= Distant Soundz =

British electronic dance musician

Distant Soundz is one of the pseudonyms of British electronic dance musician, Mark Christopher Shrimpton. Shrimpton has released various singles on vinyl and CD under the name.

==Notable singles==
In early 2002, Distant Soundz recorded and released a garage cover of Cyndi Lauper's 1984 ballad, "Time After Time" with singer Robbie Beaumont, who made an appearance on Never Mind the Buzzcocks in the 'Identity Parade' round promoting the re-release of the single. The track received considerable airplay in the UK, and a video was made. Shrimpton performed the hit live on various TV appearances including Channel 4, BBC Wales, and on BBC One's Top of the Pops. The cover is also credited as one of the few UK garage records to be played on BBC Radio 2, with Steve Wright championing the single on his afternoon show. The track peaked at No. 20 on the UK Singles Chart in March 2002.

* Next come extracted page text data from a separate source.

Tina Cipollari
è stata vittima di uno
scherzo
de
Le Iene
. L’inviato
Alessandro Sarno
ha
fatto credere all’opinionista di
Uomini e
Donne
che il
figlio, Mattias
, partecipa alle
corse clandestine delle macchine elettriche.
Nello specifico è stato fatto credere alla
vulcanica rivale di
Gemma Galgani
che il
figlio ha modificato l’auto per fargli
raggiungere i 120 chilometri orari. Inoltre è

Following this was the DJ Sasha-supported Distant Soundz song "Runaway" that became a Capital 95.8 favourite. Various performances of the single were made at Capital Radio 'Party in the Parks' and Emap 'Feel the Noise' events. Released on Incentive / Ministry of Sound, the single has been featured on countless compilation albums, television programmes and an Xbox commercial.

Distant Soundz' next single, titled "Just Wanna Luv U", featured vocalist Damae from Fragma. Again receiving support across the Capital Network, the single gained airplay both in the UK and overseas. Released on the Inferno label, "Just Wanna Luv U" was also featured on various compilations. It peaked at No. 46 on the UK Independent Singles Chart.

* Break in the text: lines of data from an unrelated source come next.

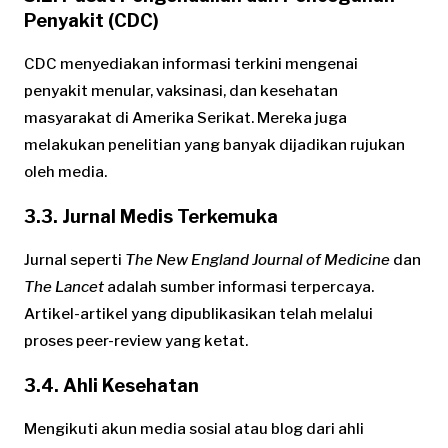
Penyakit (CDC)
CDC menyediakan informasi terkini mengenai
penyakit menular, vaksinasi, dan kesehatan
masyarakat di Amerika Serikat. Mereka juga
melakukan penelitian yang banyak dijadikan rujukan
oleh media.
3.3. Jurnal Medis Terkemuka
Jurnal seperti
The New England Journal of Medicine
dan
The Lancet
adalah sumber informasi terpercaya.
Artikel-artikel yang dipublikasikan telah melalui
proses peer-review yang ketat.
3.4. Ahli Kesehatan
Mengikuti akun media sosial atau blog dari ahli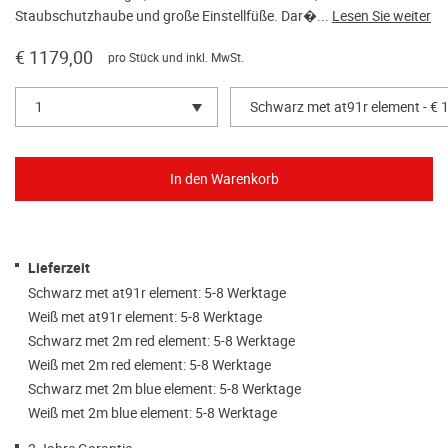
Staubschutzhaube und große Einstellfüße. Dar�...
Lesen Sie weiter
€ 1179,00
pro Stück und inkl. MwSt.
1
Schwarz met at91r element - € 
Lieferzeit
Schwarz met at91r element: 5-8 Werktage
Weiß met at91r element: 5-8 Werktage
Schwarz met 2m red element: 5-8 Werktage
Weiß met 2m red element: 5-8 Werktage
Schwarz met 2m blue element: 5-8 Werktage
Weiß met 2m blue element: 5-8 Werktage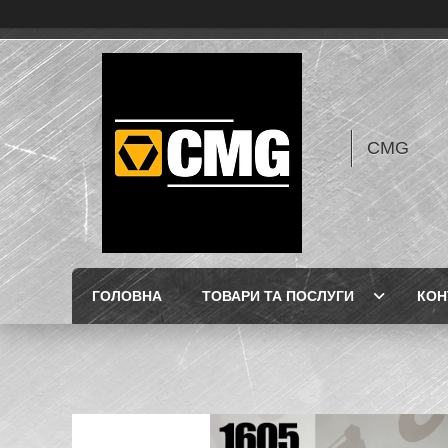
CMG
ГОЛОВНА
ТОВАРИ ТА ПОСЛУГИ
КОН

The single "Stay (With the Sun Comin Up)" was first supported in the UK by BBC Radio One DJ, Judge Jules.

Distant Soundz teamed up with Rozalla on their latest single, "Lovefool", which was released in 2009 on Clubland Records.

2012 saw Distant Soundz release the UK garage single "Fairytales" featuring model Sydney Jo Jackson. The song received considerable support from UK specialist and pirate radio DJs including DJ EZ (Kiss 100). The official music video for "Fairytales" was playlisted on various Sky channels.